Il Tribunale Amministrativo del Lazio si è espresso ieri sul caso riguardante la Pomar di Ardea, fatta chiudere dal Sindaco Mario Savarese nel novembre scorso. L’azienda infatti, che produce energia elettrica dal biogas, aveva impugnato l’ordinanza e ora il TAR le ha dato ragione.
«Nessuna situazione di pericolo»
Da un lato i giudici hanno evidenziato che, «tanto dall’ordinanza impugnata quanto dalla documentazione versata in atti non consta nessuna concreta ed obiettiva evidenza idonea a comprovare la sussistenza di una situazione di pericolo, con altrettanto indimostrata inidoneità degli strumenti ordinari per far fronte alle criticità rilevate, suscettibili di regolarizzazione».
In tal senso anche se «le valutazioni espresse dalla ASL abbiano fatto emergere criticità nella gestione dell’impianto, non hanno rappresentato la sussistenza di una situazione di pericolo tale da legittimare l’adozione di un’ordinanza contingibile ed urgente» né «la considerazione del principio di precauzione».
Il Tar poi aggiunge: «In giudizio la difesa dell’Amministrazione non è stata in grado di fornire elementi idonei a sostenere l’ordinanza impugnata, dovendosi sottolineare l’assoluta inidoneità della presentazione di esposti da parte dei cittadini e di irregolarità e criticità nella gestione dell’impianto ad evidenziare la sussistenza di una situazione di pericolo in assenza di obiettive evidenze circa i rischi per la salute pubblica e per l’ambiente».
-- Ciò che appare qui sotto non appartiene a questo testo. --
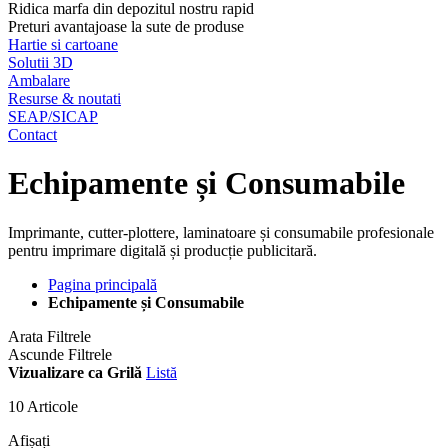
Ridica marfa din depozitul nostru rapid
Preturi avantajoase la sute de produse
Hartie si cartoane
Solutii 3D
Ambalare
Resurse & noutati
SEAP/SICAP
Contact
Echipamente și Consumabile
Imprimante, cutter-plottere, laminatoare și consumabile profesionale
pentru imprimare digitală și producție publicitară.
Pagina principală
Echipamente și Consumabile
Arata Filtrele
Ascunde Filtrele
Vizualizare ca
Grilă
Listă
10
Articole
Afișați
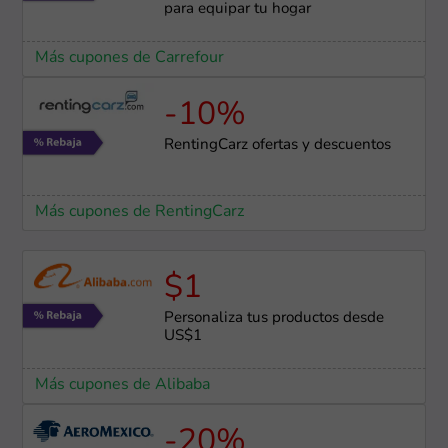
para equipar tu hogar
Más cupones de Carrefour
-10%
RentingCarz ofertas y descuentos
Más cupones de RentingCarz
$1
Personaliza tus productos desde
US$1
Más cupones de Alibaba
-20%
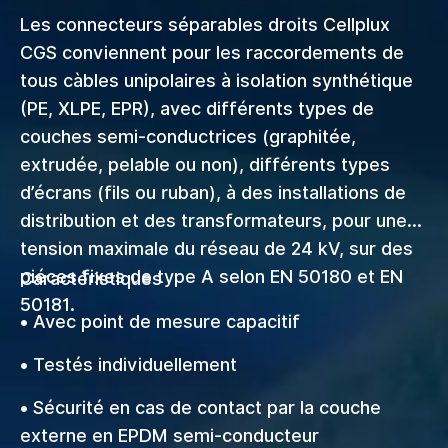
Les connecteurs séparables droits Cellplux
CGS conviennent pour les raccordements de
tous càbles unipolaires à isolation synthétique
(PE, XLPE, EPR), avec différents types de
couches semi-conductrices (graphitée,
extrudée, pelable ou non), différents types
d’écrans (fils ou ruban), à des installations de
distribution et des transformateurs, pour une
tension maximale du réseau de 24 kV, sur des
piéces fixes de type A selon EN 50180 et EN
Caractéristiques
50181.
• Avec point de mesure capacitif
• Testés individuellement
• Sécurité en cas de contact par la couche
externe en EPDM semi-conducteur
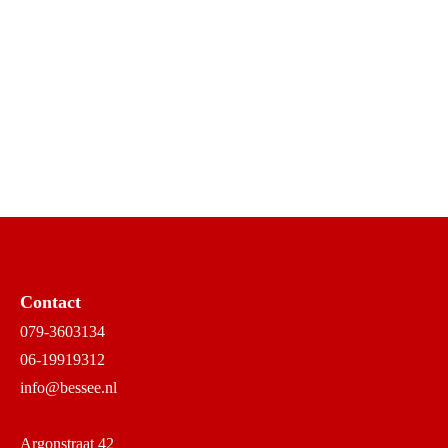
Contact
079-3603134
06-19919312
info@bessee.nl
Argonstraat 42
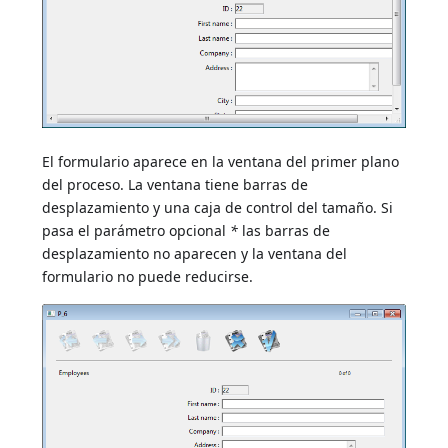
El formulario aparece en la ventana del primer plano
del proceso. La ventana tiene barras de
desplazamiento y una caja de control del tamaño. Si
pasa el parámetro opcional
*
las barras de
desplazamiento no aparecen y la ventana del
formulario no puede reducirse.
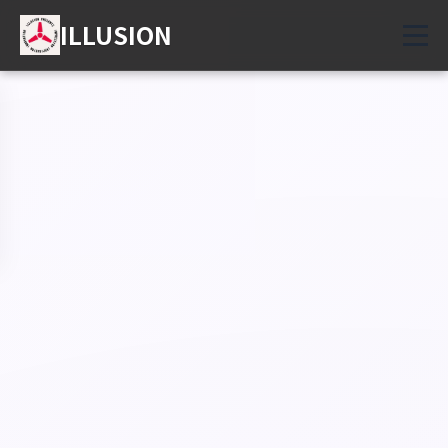
ILLUSION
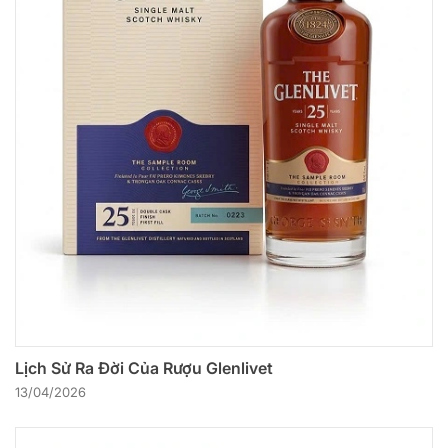
Lịch Sử Ra Đời Của Rượu Glenlivet
13/04/2026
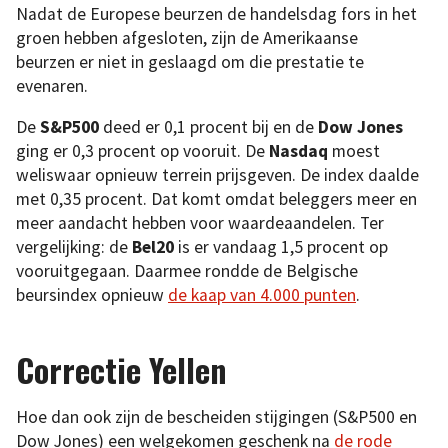
Nadat de Europese beurzen de handelsdag fors in het
groen hebben afgesloten, zijn de Amerikaanse
beurzen er niet in geslaagd om die prestatie te
evenaren.
De
S&P500
deed er 0,1 procent bij en de
Dow Jones
ging er 0,3 procent op vooruit. De
Nasdaq
moest
weliswaar opnieuw terrein prijsgeven. De index daalde
met 0,35 procent. Dat komt omdat beleggers meer en
meer aandacht hebben voor waardeaandelen. Ter
vergelijking: de
Bel20
is er vandaag 1,5 procent op
vooruitgegaan. Daarmee rondde de Belgische
beursindex opnieuw
de kaap van 4.000 punten
.
Correctie Yellen
Hoe dan ook zijn de bescheiden stijgingen (S&P500 en
Dow Jones) een welgekomen geschenk na
de rode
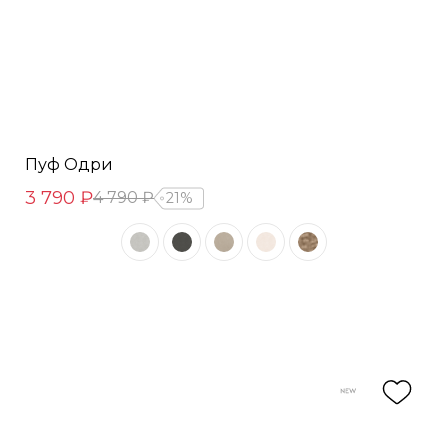
Пуф Одри
3 790 ₽
4 790 ₽
21%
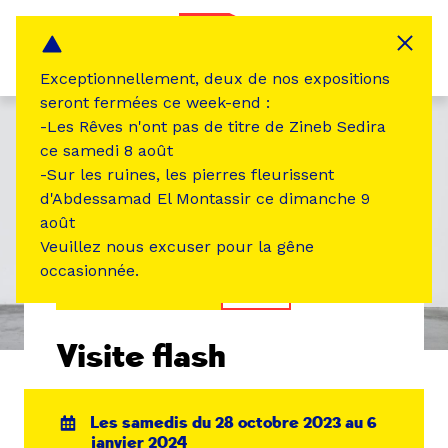
Panneau de gestion des cookies
MENU
Exceptionnellement, deux de nos expositions
seront fermées ce week-end :
-Les Rêves n'ont pas de titre de Zineb Sedira
ce samedi 8 août
-Sur les ruines, les pierres fleurissent
d'Abdessamad El Montassir ce dimanche 9
août
Veuillez nous excuser pour la gêne
occasionnée.
ÉVÉNEMENT PASSÉ
VISITE
Visite flash
Les samedis du 28 octobre 2023 au 6
janvier 2024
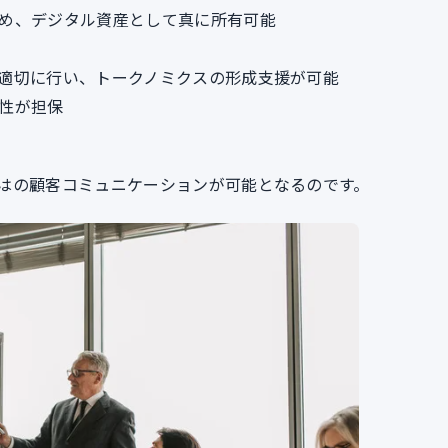
め、デジタル資産として真に所有可能
適切に行い、トークノミクスの形成支援が可能
性が担保
はの顧客コミュニケーションが可能となるのです。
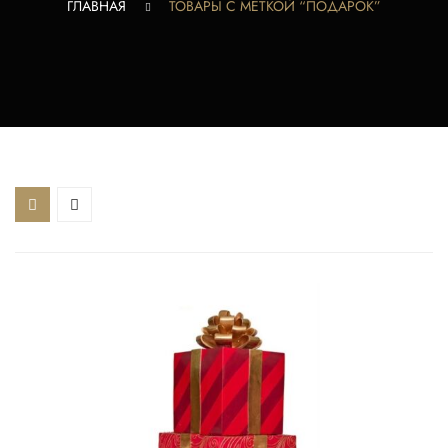
ГЛАВНАЯ
ТОВАРЫ С МЕТКОЙ “ПОДАРОК”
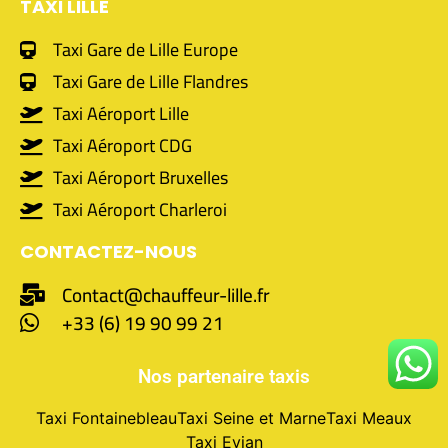
TAXI LILLE
Taxi Gare de Lille Europe
Taxi Gare de Lille Flandres
Taxi Aéroport Lille
Taxi Aéroport CDG
Taxi Aéroport Bruxelles
Taxi Aéroport Charleroi
CONTACTEZ-NOUS
Contact@chauffeur-lille.fr
+33 (6) 19 90 99 21
Nos partenaire taxis
Taxi Fontainebleau
Taxi Seine et Marne
Taxi Meaux
Taxi Evian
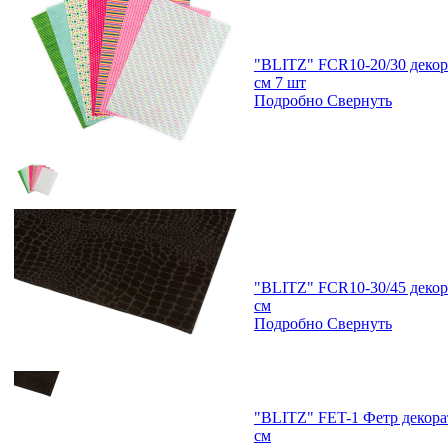
"BLITZ" FCR10-20/30 декора
см 7 шт
Подробно
Свернуть
"BLITZ" FCR10-30/45 декора
см
Подробно
Свернуть
"BLITZ" FET-1 Фетр декорат
см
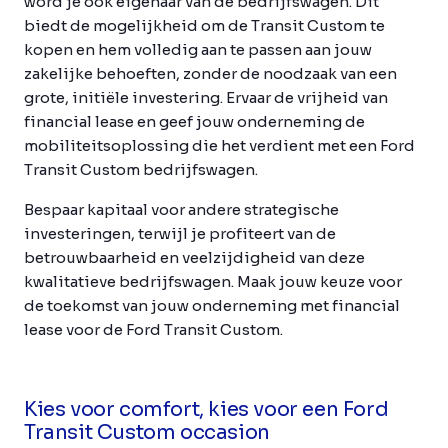
word je ook eigenaar van de bedrijfswagen. Dit
biedt de mogelijkheid om de Transit Custom te
kopen en hem volledig aan te passen aan jouw
zakelijke behoeften, zonder de noodzaak van een
grote, initiële investering. Ervaar de vrijheid van
financial lease en geef jouw onderneming de
mobiliteitsoplossing die het verdient met een Ford
Transit Custom bedrijfswagen.
Bespaar kapitaal voor andere strategische
investeringen, terwijl je profiteert van de
betrouwbaarheid en veelzijdigheid van deze
kwalitatieve bedrijfswagen. Maak jouw keuze voor
de toekomst van jouw onderneming met financial
lease voor de Ford Transit Custom.
Kies voor comfort, kies voor een Ford
Transit Custom occasion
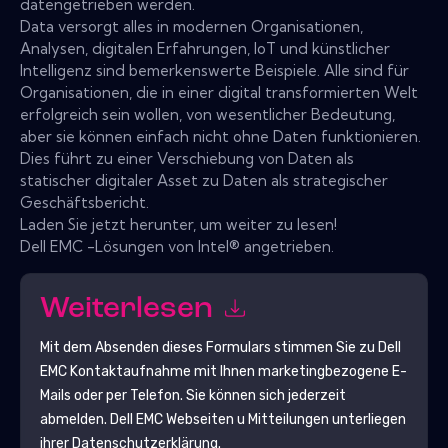
datengetrieben werden.
Data versorgt alles in modernen Organisationen,
Analysen, digitalen Erfahrungen, IoT und künstlicher
Intelligenz sind bemerkenswerte Beispiele. Alle sind für
Organisationen, die in einer digital transformierten Welt
erfolgreich sein wollen, von wesentlicher Bedeutung,
aber sie können einfach nicht ohne Daten funktionieren.
Dies führt zu einer Verschiebung von Daten als
statischer digitaler Asset zu Daten als strategischer
Geschäftsbericht.
Laden Sie jetzt herunter, um weiter zu lesen!
Dell EMC -Lösungen von Intel® angetrieben.
Weiterlesen
Mit dem Absenden dieses Formulars stimmen Sie zu
Dell
EMC
Kontaktaufnahme mit Ihnen marketingbezogene E-
Mails oder per Telefon. Sie können sich jederzeit
abmelden.
Dell EMC
Webseiten u Mitteilungen unterliegen
ihrer Datenschutzerklärung.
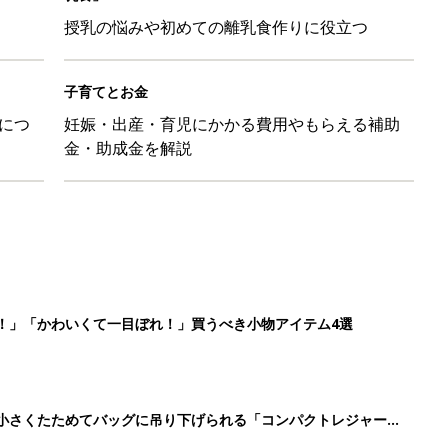
授乳の悩みや初めての離乳食作りに役立つ
子育てとお金
につ
妊娠・出産・育児にかかる費用やもらえる補助
金・助成金を解説
！」「かわいくて一目ぼれ！」買うべき小物アイテム4選
に！小さくたためてバッグに吊り下げられる「コンパクトレジャーシ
Le prescrizioni chieste alla Pomar: eseguite le misure richieste
Come ricorderete l’ordinanza del novembre scorso firmata dal Primo Cittadino conteneva tutta una serie di prescrizioni per la Pomar per le quali si erano verificati, nei mesi successivi, alcuni sopralluoghi dei Caschi Bianchi di Ardea. Ebbene su questo fronte il Tar ravvisa:
«Al riguardo, si sottolinea che tutte le circostanze successive all’adozione del provvedimento impugnato, segnatamente riferite alla presentazione di un cronoprogramma da parte della società nella prospettiva di un superamento delle criticità rilevate non costituiscono elementi di riferimento suscettibili di valorizzazione ai fini del sindacato sulla legittimità dell’ordinanza gravata, dovendosi, comunque, constatare l’impegno profuso dalla società per l’esecuzione delle misure richieste, come comprovato dalle risultanze dei verbali dei sopralluoghi eseguiti dalla Polizia Locale presso l’impianto in data 5.02.2020 ed in data 28.05.2020 dalle quali emerge la regolarizzazione di molte contestazioni con precipuo riferimento al “sistema di abbattimento e contenimento di emissioni odorigene”, alla copertura degli “insilati”, alla “pulizia delle griglie di captazione”, mentre le crepe nella vasca contenente il digestato erano già state in precedenza riparate. Anche al fine di orientare l’ente in relazione ai successivi sviluppi dell’attività amministrativa, si evidenzia che, a fronte di tale impegno profuso dalla ricorrente non consta che l’amministrazione si sia fattivamente adoperata, in conformità ai principi di correttezza e leale collaborazione, per la individuazione delle modalità idonee ad assicurare l’integrale regolarizzazione delle attività dell’impianto e per il ripristino delle opportune condizioni igieniche e di sicurezza alle quali la ricorrente è tenuta, non emergendo alcun riscontro quanto alle misure indicate nell’ultimo cronoprogramma con precipuo riferimento alla eliminazione dell’impatto odorigeno».
L’annosa vicenda della Pomar
Il caso relativo all’azienda, che si arricchisce così di un nuovo capitolo, ormai si trascina da anni: al centro del contendere, come è noto, ci sono soprattutto i forti odori che provengono dall’impianto in alcuni momenti della giornata che causano disagi ai residenti; la Pomar, negli anni recenti, dal canto suo, ha sempre cercato di rassicurare la cittadinanza, dichiarando come all’interno del sito sia tutto «naturale» e aprendo talvolta, a chi ne faceva richiesta, le porte del proprio impianto.
E adesso, con questo nuovo pronunciamento dei Giudici, potrà riprendere a lavorare.